2021-05-04-LRZ to expand its flagship supercomputing system to integrate HPC and AI


E. Mayer for LRZ

LRZ to expand its flagship supercomputing system to integrate HPC and AI

Garching/Munich – May 04, 2021- Together with its partners Intel and Lenovo, the Leibniz Supercomputing Centre (LRZ) will expand its current flagship HPC system SuperMUC-NG, which is part of the Gauss Centre for Supercomputing (GCS). In addition to top performance in simulation and modelling, phase 2 of SuperMUC-NG will integrate and advance artificial intelligence (AI) methods of computation.

For this purpose, the system will be equipped with next-generation Intel Xeon Scalable processors (codenamed Sapphire Rapids) and “Ponte Vecchio”, Intel’s upcoming GPU based on the Xe-HPC micro-architecture for high per-formance computing and AI. The storage system will feature distributed asynchronous object storage (DAOS), and leverage 3rd Gen Intel Xeon Scalable processors and Intel Optane persistent memory to accelerate access to large amounts of data.
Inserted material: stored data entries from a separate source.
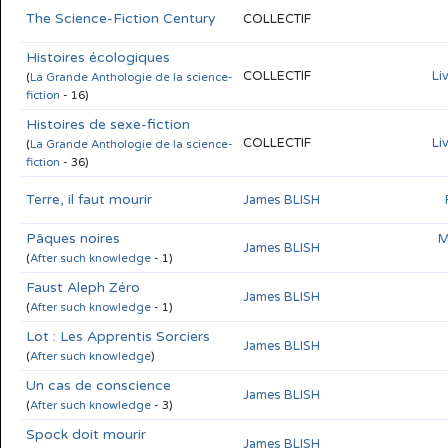
The Science-Fiction Century
COLLECTIF
Histoires écologiques
COLLECTIF
Li
(
La Grande Anthologie de la science-
fiction
- 16)
Histoires de sexe-fiction
COLLECTIF
Li
(
La Grande Anthologie de la science-
fiction
- 36)
Terre, il faut mourir
James BLISH
Pâques noires
M
James BLISH
(
After such knowledge
- 1)
Faust Aleph Zéro
James BLISH
(
After such knowledge
- 1)
Lot : Les Apprentis Sorciers
James BLISH
(
After such knowledge
)
Un cas de conscience
James BLISH
(
After such knowledge
- 3)
Spock doit mourir
James BLISH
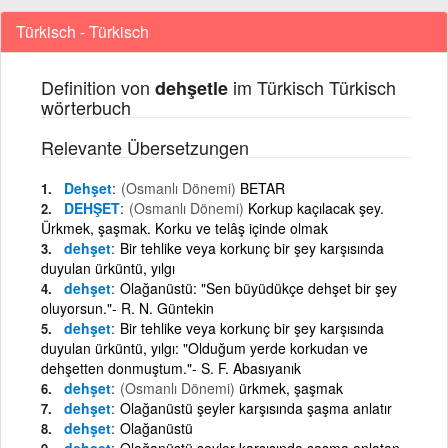
Türkisch - Türkisch
Definition von
im Türkisch Türkisch
dehşetle
wörterbuch
Relevante Übersetzungen
Dehşet
(Osmanlı Dönemi)
BETAR
DEHŞET
(Osmanlı Dönemi)
Korkup kaçılacak şey.
Ürkmek, şaşmak. Korku ve telâş içinde olmak
dehşet
Bir tehlike veya korkunç bir şey karşısında
duyulan ürküntü, yılgı
dehşet
Olağanüstü: "Sen büyüdükçe dehşet bir şey
oluyorsun."- R. N. Güntekin
dehşet
Bir tehlike veya korkunç bir şey karşısında
duyulan ürküntü, yılgı: "Olduğum yerde korkudan ve
dehşetten donmuştum."- S. F. Abasıyanık
dehşet
(Osmanlı Dönemi)
ürkmek, şaşmak
dehşet
Olağanüstü şeyler karşısında şaşma anlatır
dehşet
Olağanüstü
dehşet
Olağanüstü şeyler karşısında şaşma anlatan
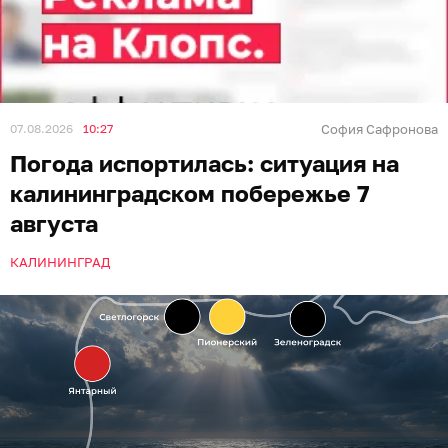
07.08.2026
10:27
София Сафронова
Погода испортилась: ситуация на
калининградском побережье 7
августа
КАЛИНИНГРАД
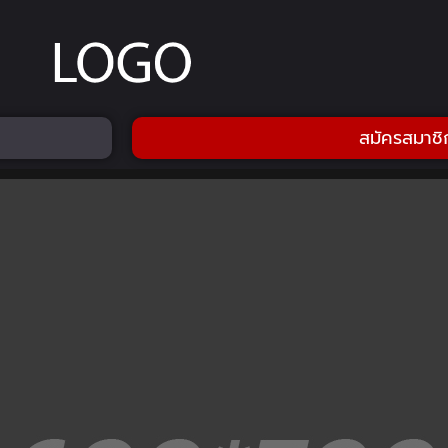
สมัครสมาชิ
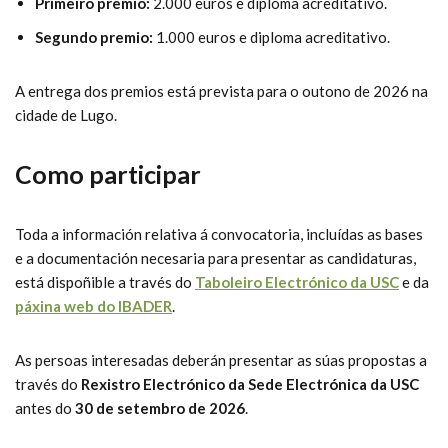
Primeiro premio:
2.000 euros e diploma acreditativo.
Segundo premio:
1.000 euros e diploma acreditativo.
A entrega dos premios está prevista para o outono de 2026 na
cidade de Lugo.
Como participar
Toda a información relativa á convocatoria, incluídas as bases
e a documentación necesaria para presentar as candidaturas,
está dispoñible a través do
Taboleiro Electrónico da USC
e da
páxina web do IBADER
.
As persoas interesadas deberán presentar as súas propostas a
través do
Rexistro Electrónico da Sede Electrónica da USC
antes do
30 de setembro de 2026
.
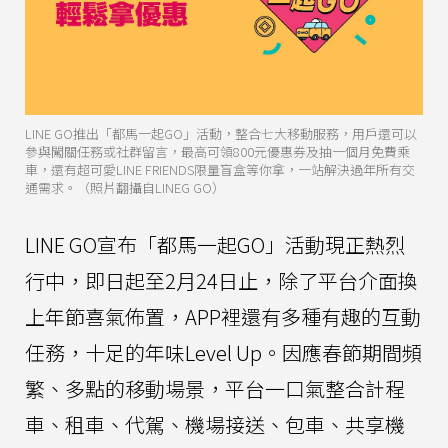
LINE GO推出「都馬一起GO」活動，整合七大移動服務，用戶還可以
參與闖關任務或社群留言，最高可領800元優惠券及抽一個月免費乘
車，還有超可愛LINE FRIENDS限量盲盒等你拿，一站解決過年所有交
通需求。（照片翻攝自LINEG GO）
LINE GO宣布「都馬一起GO」活動現正熱烈
行中，即日起至2月24日止，除了平台介面換
上年節喜氣佈置，APP裡還有多種有趣的互動
任務，十足的年味Level Up。因應春節期間頻
繁、多點的移動場景，平台一口氣整合計程
車、租車、代駕、機場接送、包車、共享機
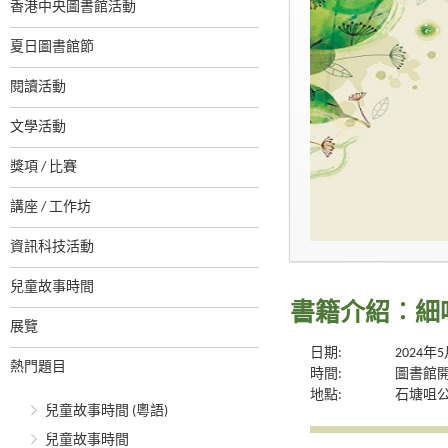
香港中央圖書館活動
夏日圖書館節
閱讀活動
文學活動
獎項 / 比賽
講座 / 工作坊
資訊科技活動
兒童故事時間
書籍介紹︰細
展覽
日期:
2024年
熱門題目
時間:
圖書館
地點:
石塘咀
兒童故事時間 (粵語)
兒童故事時間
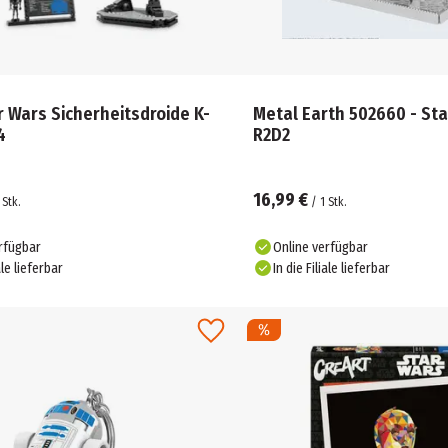
 Wars Sicherheitsdroide K-
Metal Earth 502660 - Sta
4
R2D2
16,99 €
Stk.
/
1
Stk.
rfügbar
Online verfügbar
ale lieferbar
In die Filiale lieferbar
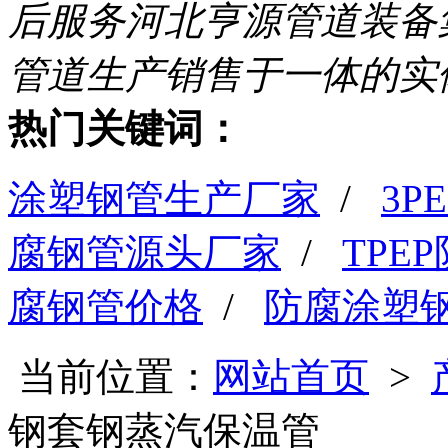
后服务
河北亨源管道装备
管道生产销售于一体的实
热门关键词：
涂塑钢管生产厂家
/
3
腐钢管源头厂家
/
TPE
腐钢管价格
/
防腐涂塑
当前位置：
网站首页
>
钢套钢蒸汽保温管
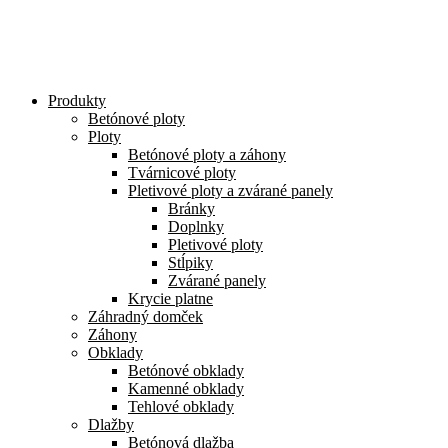
Preskočiť
na
obsah
Produkty
Betónové ploty
Ploty
Betónové ploty a záhony
Tvárnicové ploty
Pletivové ploty a zvárané panely
Bránky
Doplnky
Pletivové ploty
Stĺpiky
Zvárané panely
Krycie platne
Záhradný domček
Záhony
Obklady
Betónové obklady
Kamenné obklady
Tehlové obklady
Dlažby
Betónová dlažba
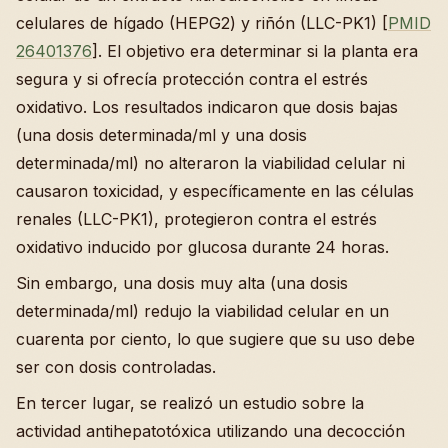
celulares de hígado (HEPG2) y riñón (LLC-PK1) [
PMID
26401376
]. El objetivo era determinar si la planta era
segura y si ofrecía protección contra el estrés
oxidativo. Los resultados indicaron que dosis bajas
(una dosis determinada/ml y una dosis
determinada/ml) no alteraron la viabilidad celular ni
causaron toxicidad, y específicamente en las células
renales (LLC-PK1), protegieron contra el estrés
oxidativo inducido por glucosa durante 24 horas.
Sin embargo, una dosis muy alta (una dosis
determinada/ml) redujo la viabilidad celular en un
cuarenta por ciento, lo que sugiere que su uso debe
ser con dosis controladas.
En tercer lugar, se realizó un estudio sobre la
actividad antihepatotóxica utilizando una decocción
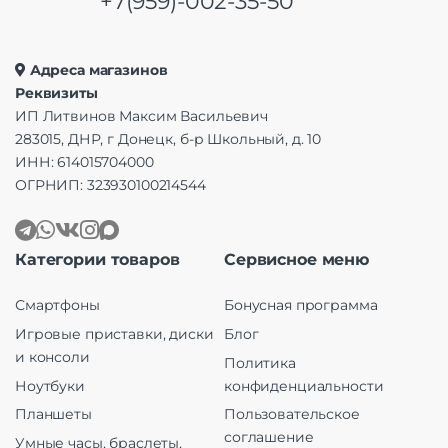
+7(959)-002-35-50
Адреса магазинов
Реквизиты
ИП Литвинов Максим Васильевич
283015, ДНР, г Донецк, б-р Школьный, д. 10
ИНН: 614015704000
ОГРНИП: 323930100214544
Категории товаров
Сервисное меню
Смартфоны
Бонусная программа
Игровые приставки, диски
Блог
и консоли
Политика
Ноутбуки
конфиденциальности
Планшеты
Пользовательское
соглашение
Умные часы, браслеты,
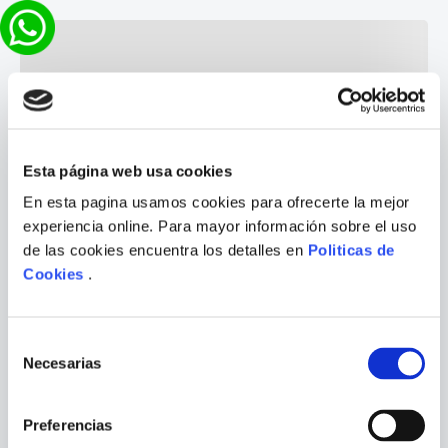
Esta página web usa cookies
En esta pagina usamos cookies para ofrecerte la mejor
experiencia online. Para mayor información sobre el uso
de las cookies encuentra los detalles en
Politicas de
Cookies
.
Selección
Necesarias
de
consentimiento
Preferencias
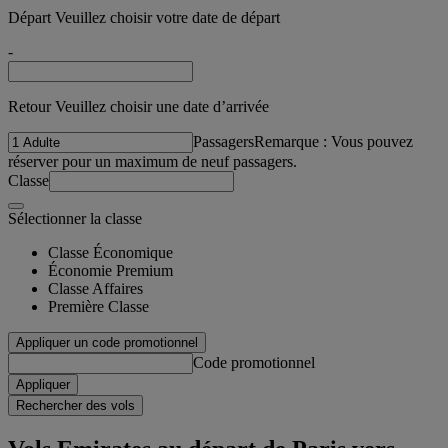
Départ Veuillez choisir votre date de départ
-
Retour Veuillez choisir une date d’arrivée
Passagers
Remarque : Vous pouvez
réserver pour un maximum de neuf passagers.
Classe
Sélectionner la classe
Classe Économique
Économie Premium
Classe Affaires
Première Classe
Appliquer un code promotionnel
Code promotionnel
Appliquer
Rechercher des vols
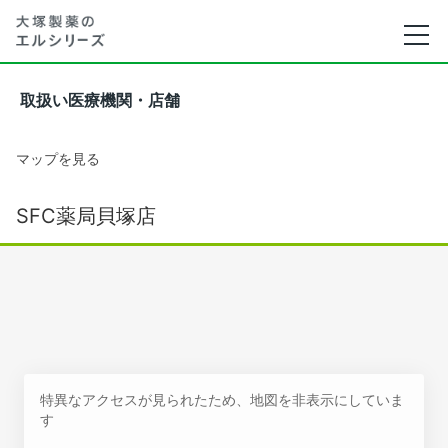
取扱い医療機関・店舗
マップを見る
SFC薬局貝塚店
特異なアクセスが見られたため、地図を非表示にしていま
す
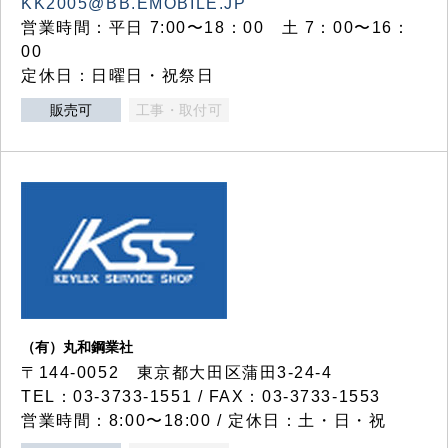
KK2005@BB.EMOBILE.JP
営業時間：平日 7:00〜18：00 土 7：00〜16：
00
定休日：日曜日・祝祭日
販売可
工事・取付可
（有）丸和鋼業社
〒144-0052 東京都大田区蒲田3-24-4
TEL：03-3733-1551 / FAX：03-3733-1553
営業時間：8:00〜18:00 / 定休日：土・日・祝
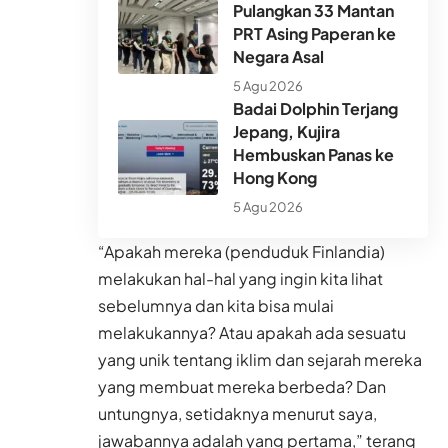
Pulangkan 33 Mantan
PRT Asing Paperan ke
Negara Asal
5 Agu 2026
Badai Dolphin Terjang
Jepang, Kujira
Hembuskan Panas ke
Hong Kong
5 Agu 2026
“Apakah mereka (penduduk Finlandia)
melakukan hal-hal yang ingin kita lihat
sebelumnya dan kita bisa mulai
melakukannya? Atau apakah ada sesuatu
yang unik tentang iklim dan sejarah mereka
yang membuat mereka berbeda? Dan
untungnya, setidaknya menurut saya,
jawabannya adalah yang pertama,” terang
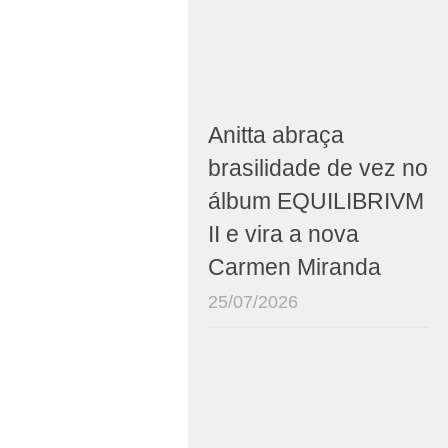
Anitta abraça
brasilidade de vez no
álbum EQUILIBRIVM
II e vira a nova
Carmen Miranda
25/07/2026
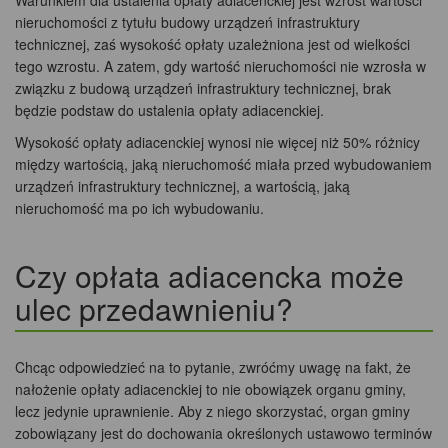
nieruchomości z tytułu budowy urządzeń infrastruktury
technicznej, zaś wysokość opłaty uzależniona jest od wielkości
tego wzrostu. A zatem, gdy wartość nieruchomości nie wzrosła w
związku z budową urządzeń infrastruktury technicznej, brak
będzie podstaw do ustalenia opłaty adiacenckiej.
Wysokość opłaty adiacenckiej wynosi nie więcej niż 50% różnicy
między wartością, jaką nieruchomość miała przed wybudowaniem
urządzeń infrastruktury technicznej, a wartością, jaką
nieruchomość ma po ich wybudowaniu.
Czy opłata adiacencka może
ulec przedawnieniu?
Chcąc odpowiedzieć na to pytanie, zwróćmy uwagę na fakt, że
nałożenie opłaty adiacenckiej to nie obowiązek organu gminy,
lecz jedynie uprawnienie. Aby z niego skorzystać, organ gminy
zobowiązany jest do dochowania określonych ustawowo terminów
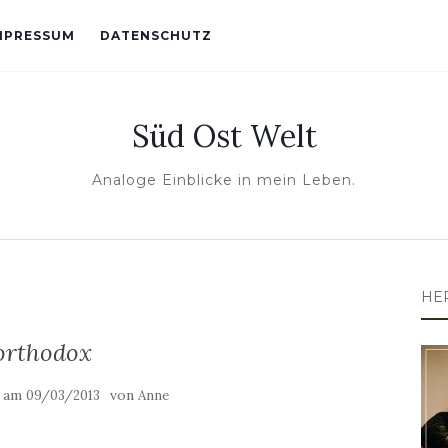
MPRESSUM
DATENSCHUTZ
Süd Ost Welt
Analoge Einblicke in mein Leben.
HE
orthodox
t am
von
09/03/2013
Anne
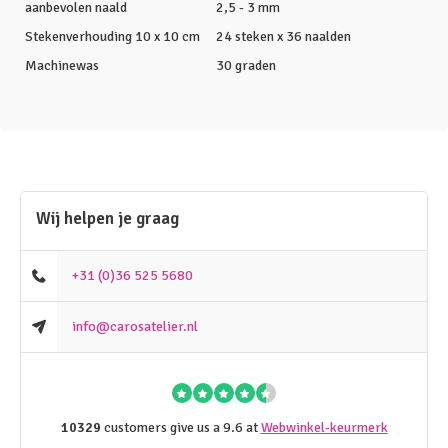
aanbevolen naald
2,5 - 3 mm
Stekenverhouding 10 x 10 cm
24 steken x 36 naalden
Machinewas
30 graden
Wij helpen je graag
+31 (0)36 525 5680
info@carosatelier.nl
10329
customers give us a 9.6 at
Webwinkel-keurmerk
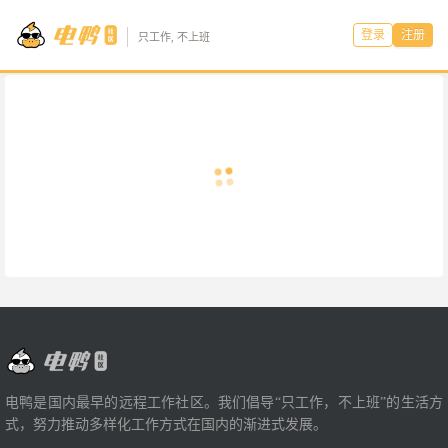
登录
注册
只工作, 不上班
电鸭是国内最早的远程工作社区。我们倡导“只工作，不上班”的生活方
式，努力推动多样化工作方式在国内的渐进式发展。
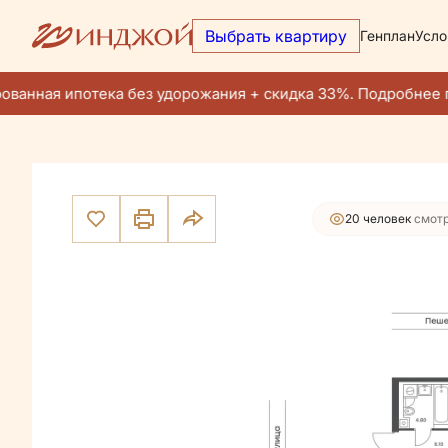
Выбрать квартиру
Генплан
Усло
24 579 800 руб.
2
2-комнатная
40.4 м
23 350 810 руб.
Ипотека
от 1
ванная ипотека без удорожания + скидка 33%. Подробнее п
20 человек
смотр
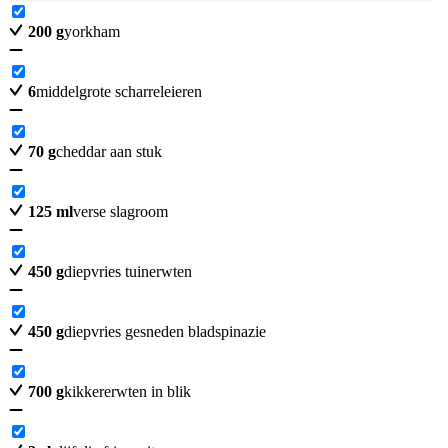
200
g
yorkham
6
middelgrote scharreleieren
70
g
cheddar aan stuk
125
ml
verse slagroom
450
g
diepvries tuinerwten
450
g
diepvries gesneden bladspinazie
700
g
kikkererwten in blik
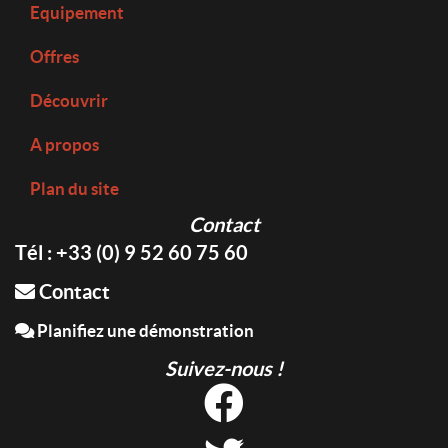
Equipement
Offres
Découvrir
A propos
Plan du site
Contact
Tél : +33 (0) 9 52 60 75 60
Contact
Planifiez une démonstration
Suivez-nous !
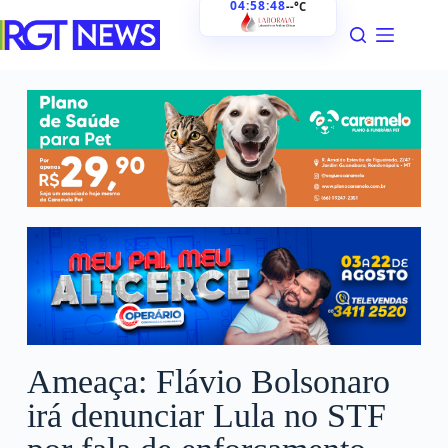
04:58:49
--°C
Ameaça: Flávio Bolsonaro
irá denunciar Lula no STF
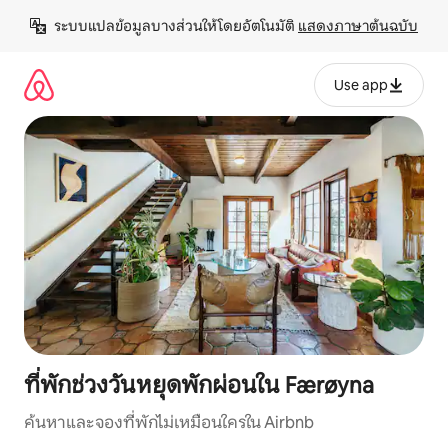
ข้าม
ระบบแปลข้อมูลบางส่วนให้โดยอัตโนมัติ 
แสดงภาษาต้นฉบับ
ไป
ยัง
เนื้อหา
Use app
ที่พักช่วงวันหยุดพักผ่อนใน Færøyna
ค้นหาและจองที่พักไม่เหมือนใครใน Airbnb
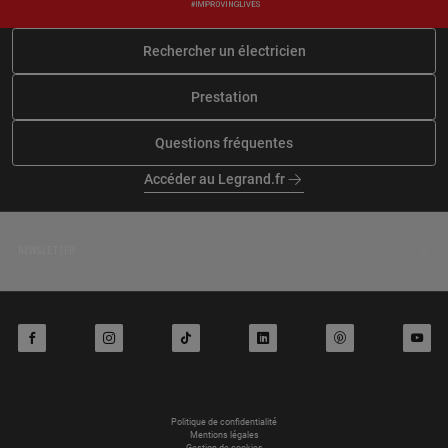
BOURRON MARLOTTE
En savoir plus
En savoir plus
Rechercher un électricien
Prestation
À 75.5 km km
MML ELECTRICITE
Questions fréquentes
6 hameau de jarville, 77570
AUFFERVILLE
Accéder au Legrand.fr
En savoir plus
NEWSLETTER
facebook
instagram
tiktok
linkedin
pinterest
youtube
Politique de confidentialité
Mentions légales
Gestion de cookies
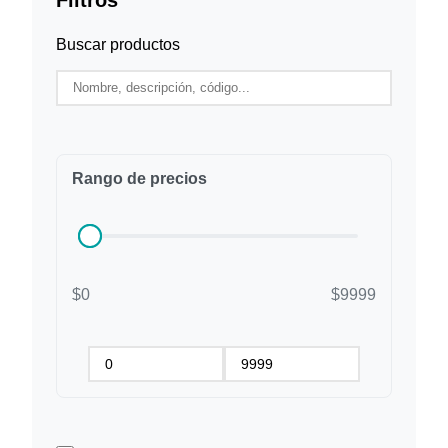
Buscar productos
Rango de precios
$0
$9999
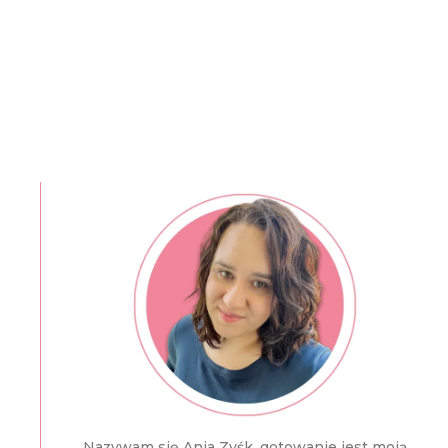
Nazywam się Ania Zyśk, gotowanie jest moją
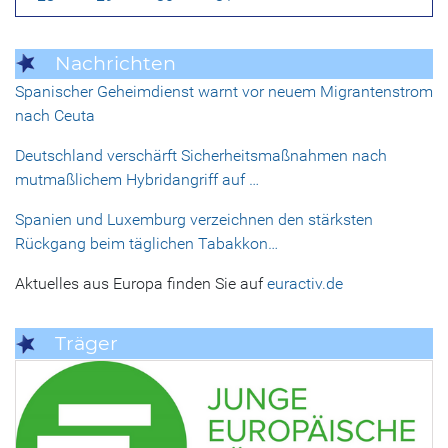
Nachrichten
Spanischer Geheimdienst warnt vor neuem Migrantenstrom
nach Ceuta
Deutschland verschärft Sicherheitsmaßnahmen nach
mutmaßlichem Hybridangriff auf …
Spanien und Luxemburg verzeichnen den stärksten
Rückgang beim täglichen Tabakkon…
Aktuelles aus Europa finden Sie auf
euractiv.de
Träger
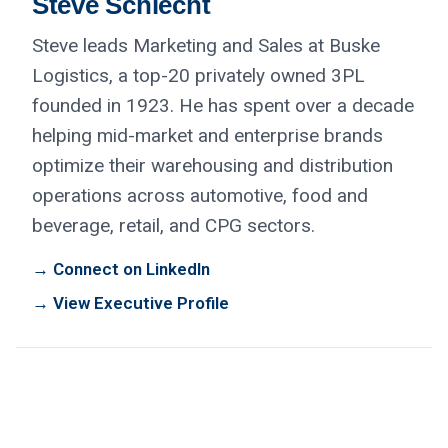
Steve Schlecht
Steve leads Marketing and Sales at Buske
Logistics, a top-20 privately owned 3PL
founded in 1923. He has spent over a decade
helping mid-market and enterprise brands
optimize their warehousing and distribution
operations across automotive, food and
beverage, retail, and CPG sectors.
→ Connect on LinkedIn
→ View Executive Profile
As with Phase 1, SuperMUC-NG Phase 2 will be jointly funded by the Free State of Bavaria and the Federal Ministry of Education and Research (BMBF) through GCS. The computing capacities are made available to specially qualified research projects nationwide in a scientific selection process.

New research tasks for supercomputing

“At the core of all LRZ activities is the user. It is our utmost priority to provide researchers with the resources and services they need to excel in their scienfitic domains," says Prof. Dr. Dieter Kranzlmüller, Director of the LRZ. "Over the last years, we’ve observed our users accessing our systems not only for classical modeling and simulation, but increasingly for data analysis with artificial intelligence methods." This requires not only computing power, but different computer architecture and configuration as well as more flexible data storage.

“We’re continuously pushing the boundaries of hardware and software technology to deliver an easy and scalable compute stack in the data center for a wide range of diverse and emerging workloads in HPC and AI,” said Raja Koduri, SVP, chief architect, and general manager of Architecture, Graphics, and Software at Intel. “We are thrilled that LRZ has chosen to partner with Intel in bringing their SuperMUC system to market based on Intel’s XPU product portfolio, advanced packaging and memory technologies, and the unified oneAPI software stack to power the next generation of high performance computing.”

Practical experience with using artificial intelligence methods is increasingly becoming a key capability in science. This is attracting new user groups to LRZ: Until now, it was mostly experts from physics, engineering and the natural sciences who relied on high-performance computing. With AI techniques becoming more widely used, demand in HPC and AI resources is now increasing in the fields of medicine, life and environmental sciences, as well as the humanities. For example, practitioners use automated image, speech or pattern recognition in earth observation or climate data from satellites, anonymized medical imagery and health records, or data demographics. The more complex these neural networks and the desired functions, the higher the demand for computing and fast memory performance.

SuperMUC-NG already offers enormous computing power, but will now be upgraded for more diverse tasks with this expansion: Some of the new technology is currently being tested in the LRZ test environment BEAST (Bavarian, Energy, Architecture, Software Testbed) to better understand its capability in a future large-scale HPC system. To ensure that phase 2 of SuperMUC-NG continues to operate as energy-efficient as possible, the 240 Intel compute nodes are integrated into Lenovo's SD650-I v3 platform, which is directly cooled with warm water, and connected to the DAOS storage system via a high-speed network. Its capacity is 1 petabyte of data storage, but more importantly, this technology enables fast throughput of large data volumes. This system architecture is particularly well-suited then for highly scalable, compute- and data-intensive workloads and artificial intelligence applications.

"The Leibniz Supercomputing Centre has been a thought leader in new technologies for many years, setting standards for research and development and being an important innovation partner for Lenovo. For example, LRZ has already installed warm water cooling and is planning to implement an integrated system for artificial intelligence and deep learning - all from Lenovo", emphasizes Noam Rosen, EMEA Director, HPC & AI, ISG at Lenovo. “Sustainability has also been important for LRZ in its infrastructure projects. That's why we are pleased to play a part in this initiative too, as the Lenovo components for SuperMUC-NG phase 2 will be manufactured in our new production facility in Hungary - rather than in our American or Asian production facilities - further improving the eco-footprint of our supply chain."

Consulting and training

While the DAOS storage system is expected to arrive in Garching in the fall of 2021, the compute system will follow in the spring of 2022. The LRZ is working with its user community in preparation: Researchers already have access to GPU systems specialized on AI applications and LRZ’s HPC and Big Data teams consult and support the users in adapting and optimizing their codes and AI algorithms. The LRZ training program also offers a wide variety of machine and deep learning courses where students and researchers learn how to adapt existing algorithms or develop and train their own.